Mes projets? Aider plus de jeunes à apprendre un métier et disposer d’une petite salle pour former les jeunes en continu.

Apports du projet ProEMPLOI dans la région de Tillabéri (au 30 septembre 2022)

ProEMPLOI a formé à Tillabéri plus de 554 jeunes dans les filières de la construction métallique, de la menuiserie bois, de la mécanique rurale, de la restauration, de l’électricité bâtiment, de la transformation agricole et de la couture. Parmi ces jeunes, il y a 315 femmes (57%). ProEMPLOI a également formé des formateurs et chefs d’établissement. Du matériel a été déployé pour les formations des jeunes. Le projet intervient dans 8 départements (Balléyara, Kollo, Gothèye, Ouallam, Say, Téra, Tillabéri et Torodi) et 16 communes et est co-financé par l’Allemagne et l’Union européenne.
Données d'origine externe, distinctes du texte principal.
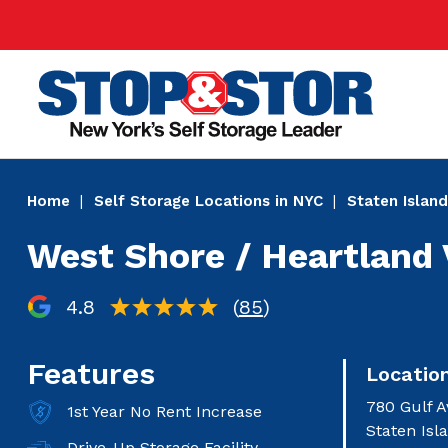
Skip
Super
to
Nav
main
Main
content
Home
Self Storage Locations in NYC
Staten Island
West Shore / Heartland 
4.8
(
85
)
Features
Locatio
780 Gulf A
1st Year No Rent Increase
Staten Isl
Drive-Up Storage Facility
Les changements apportés sont multiples:

  • Les jeunes sont formés dans les structures de Tillabéri commune.
  • Du matériel a été mis à disposition des différents centres de formation.
  • Les capacités des formateurs ont été renforcées.
  • Des formateurs en coaching ont été formés à l’accompagnement des jeunes qui sortent du cadre de leur formation, dans leur installation et leur insertion professionnelle.

*Le projet ProEMPLOI fait partie de l’ensemble des 1200 projets labélisés Alliance Sahel.